The unprecedented weakness of McCluskey and his principal sidekick, then, means that Labour is suddenly and unexpectedly at a point of inflection; perhaps a point of opportunity.

McCluskey, it is no exaggeration to say, has been right at the heart of the disastrous decade that Labour has just experienced.

From his election in 2010, he has been actively fighting moderate elements in the party. Despite its billing as a “people’s revolution”, it is unthinkable that Corbynism would have ever come to pass without McCluskey’s financial and organising muscle to back it.

His pet blogging outlets, Squawkbox and The Canary, as well as the more mainstream LabourList, have been central to creating the far-left echo-chamber which helped foster both anti-Semitism and crank policy . And his pockets were deep enough to support them when they were sued for being a little, er, economical with the actualité.

So the immediate suspension of Beckett was, in fact, a brilliant coup. There are very few moments when union figures such as Beckett and McCluskey are truly vulnerable, and that is invariably when they are running for office.

It is quite possible that Beckett’s suspension has dealt a death-blow to his campaign to be general secretary and, even in the unlikely event he were to win now, it would clearly be untenable for him to sit on the NEC, and Unite would surely end up disaffiliated (we should not forget that he led a petulant walkout from an NEC meeting last year, so it seems unlikely he would have many friends there).

So, barring a last-minute, panicky climbdown, it seems clear that Starmer will now not have to face Beckett, across the table either at the NEC or in a one-to-one meeting, for some time. If ever.

That leaves two possibilities: the first and “happy” path is that moderate Gerard Coyne wins; if, that is, the incumbent leadership can resist trying to stack the vote against him. This outcome would be a truly cathartic one for Labour; a final putting-to-rest of Unite’s toxic influence on the party for the last decade. Coyne has been for some time the only candidate actively trying to stop the corruption rife in the union. But the current regime has already tripled the threshold of required branch nominations to get on the shortlist, in a clumsy attempt to exclude him, and that alone may just work.
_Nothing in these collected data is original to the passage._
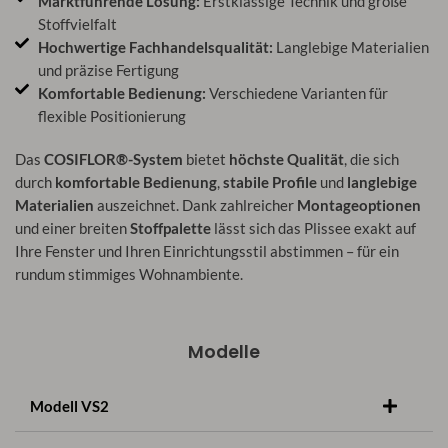
Marktführende Lösung:
Erstklassige Technik und große
Stoffvielfalt
Hochwertige Fachhandelsqualität:
Langlebige Materialien
und präzise Fertigung
Komfortable Bedienung:
Verschiedene Varianten für
flexible Positionierung
Das
COSIFLOR®-System
bietet
höchste Qualität
, die sich
durch
komfortable Bedienung
,
stabile Profile
und
langlebige
Materialien
auszeichnet. Dank zahlreicher
Montageoptionen
und einer breiten
Stoffpalette
lässt sich das Plissee exakt auf
Ihre Fenster und Ihren Einrichtungsstil abstimmen – für ein
rundum stimmiges Wohnambiente.
Modelle
Modell VS2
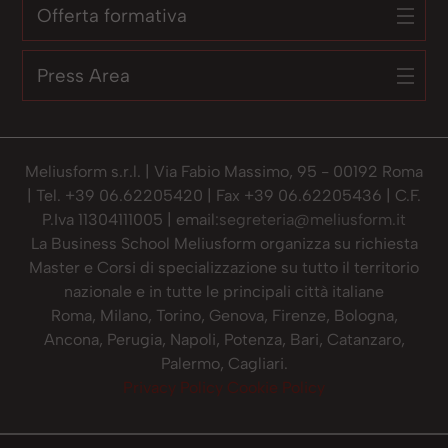
Offerta formativa
Press Area
Meliusform s.r.l. | Via Fabio Massimo, 95 - 00192 Roma
| Tel. +39 06.62205420 | Fax +39 06.62205436 | C.F.
P.Iva 11304111005 | email:
segreteria@meliusform.it
La Business School Meliusform organizza su richiesta
Master e Corsi di specializzazione su tutto il territorio
nazionale e in tutte le principali città italiane
Roma, Milano, Torino, Genova, Firenze, Bologna,
Ancona, Perugia, Napoli, Potenza, Bari, Catanzaro,
Palermo, Cagliari.
Privacy Policy
Cookie Policy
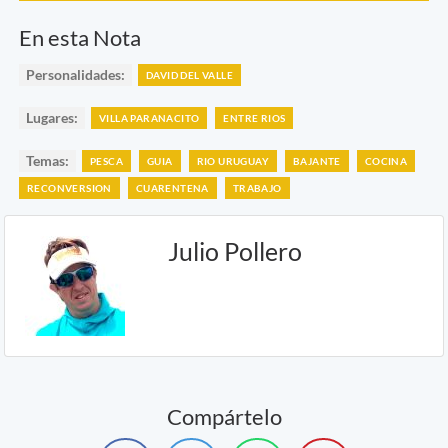
En esta Nota
Personalidades:
DAVID DEL VALLE
Lugares:
VILLA PARANACITO
ENTRE RIOS
Temas:
PESCA
GUIA
RIO URUGUAY
BAJANTE
COCINA
RECONVERSION
CUARENTENA
TRABAJO
Julio Pollero
Compártelo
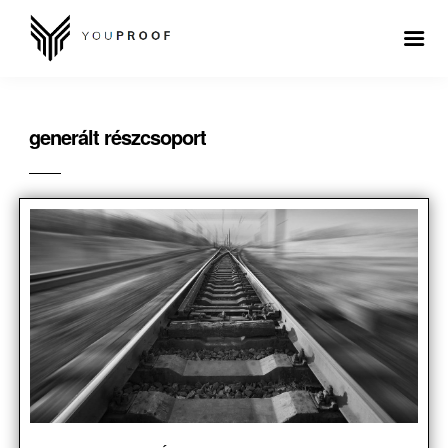
generált részcsoport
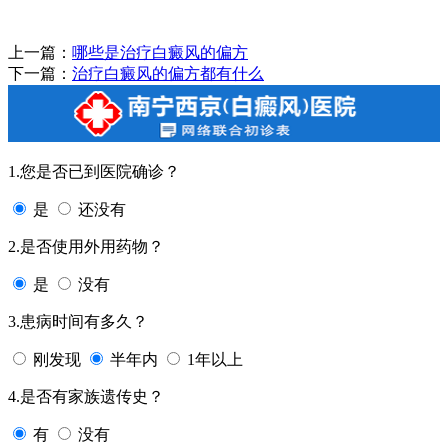
上一篇：
哪些是治疗白癜风的偏方
下一篇：
治疗白癜风的偏方都有什么
1.您是否已到医院确诊？
是
还没有
2.是否使用外用药物？
是
没有
3.患病时间有多久？
刚发现
半年内
1年以上
4.是否有家族遗传史？
有
没有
The second, and less happy, possibility is that either Steve Turner or Sharon Graham win. Starmer’s team apparently think they can “do business with” such leaders from the union’s left: but that was the mistake Miliband made. And watch them either or both sidestep further to the left, in the event that Beckett were to actually drop out.
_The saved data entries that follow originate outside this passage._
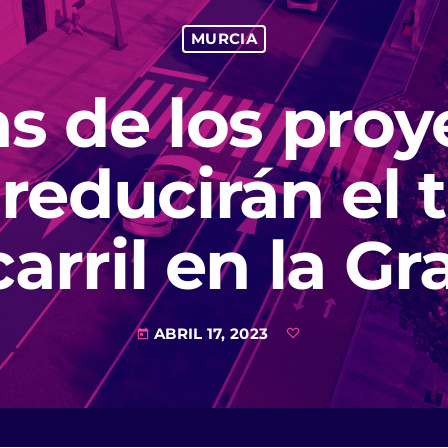
MURCIA
as de los proy
reducirán el t
carril en la Gr
ABRIL 17, 2023
today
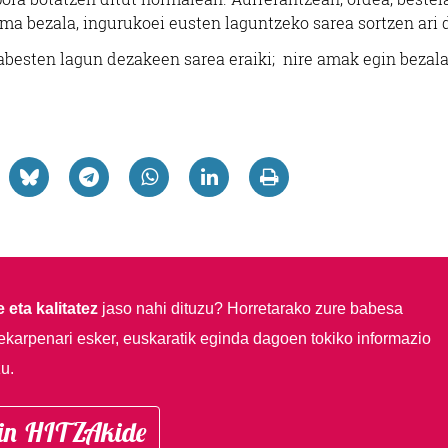
ama bezala, ingurukoei eusten laguntzeko sarea sortzen ari 
besten lagun dezakeen sarea eraiki; nire amak egin bezala
 eta kalitatez
jaso nahi dituzu?
Horretarako zure babesa
ekarpenari esker, euskaratik eginda dagoen tokiko informazio
u.
in HITZAkide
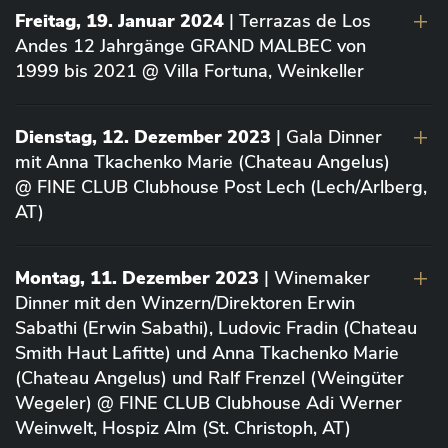
Freitag, 19. Januar 2024
| Terrazas de Los
Andes 12 Jahrgänge GRAND MALBEC von
1999 bis 2021 @ Villa Fortuna, Weinkeller
Dienstag, 12. Dezember 2023
| Gala Dinner
mit Anna Tkachenko Marie (Chateau Angelus)
@ FINE CLUB Clubhouse Post Lech (Lech/Arlberg,
AT)
Montag, 11. Dezember 2023
| Winemaker
Dinner mit den Winzern/Direktoren Erwin
Sabathi (Erwin Sabathi), Ludovic Fradin (Chateau
Smith Haut Lafitte) und Anna Tkachenko Marie
(Chateau Angelus) und Ralf Frenzel (Weingüter
Wegeler) @ FINE CLUB Clubhouse Adi Werner
Weinwelt, Hospiz Alm (St. Christoph, AT)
Turner is essentially McCluskey, without the known grift; close to his boss and for many years his campaign manager. Despite his currently-professed “softly softly” stance with regard to dealings with Labour – presumably to distance himself from the more militant Beckett – it seems unlikely that he would be very different from McCluskey once in post.

Graham, on the other hand, is currently abusing the fact that she has a small army of full-time organising staff to blur the line between everyday work and, well, campaigning for her. She is also in charge of what nowadays Unite euphemistically called “leveraging”: as we saw via the Falkirk debacle of 2013, this essentially means going round to the homes of company management and intimidating them and their families. Anyone who thinks that is ok behaviour is unlikely to be a suitable partner for Labour.
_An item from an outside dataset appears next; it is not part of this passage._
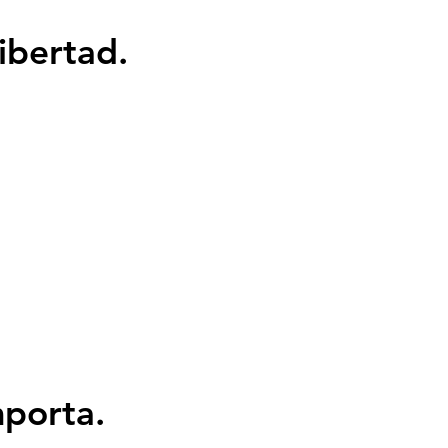
ibertad.
mporta.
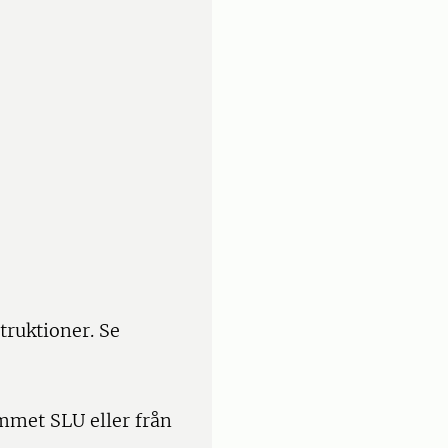
truktioner. Se
mmet SLU eller från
Starmer does have a choice, of course: he could go for the “masochism strategy” of doing without Unite’s money until/unless they get a remotely palatable leader. But since Ed Miliband’s clumsy strategy of alienating business in the early 2010s, Labour has had virtually no business sponsorship nor high-value donations. So, this strategy would require Labour to truly strip itself down and rapidly develop other income sources, in order to survive financially.

However, in the event that anyone but Coyne wins, he might be wise to pursue that course anyway.

Right now, the stakes in a union leadership election have never been higher. A political Litvinenko, Labour has spent a decade being poisoned by Unite’s politics, just like the unfortunate intelligence officer at the hands of Russia’s FSB. If it is ever to fully recover, it needs must also be prepared for some drastic medicine.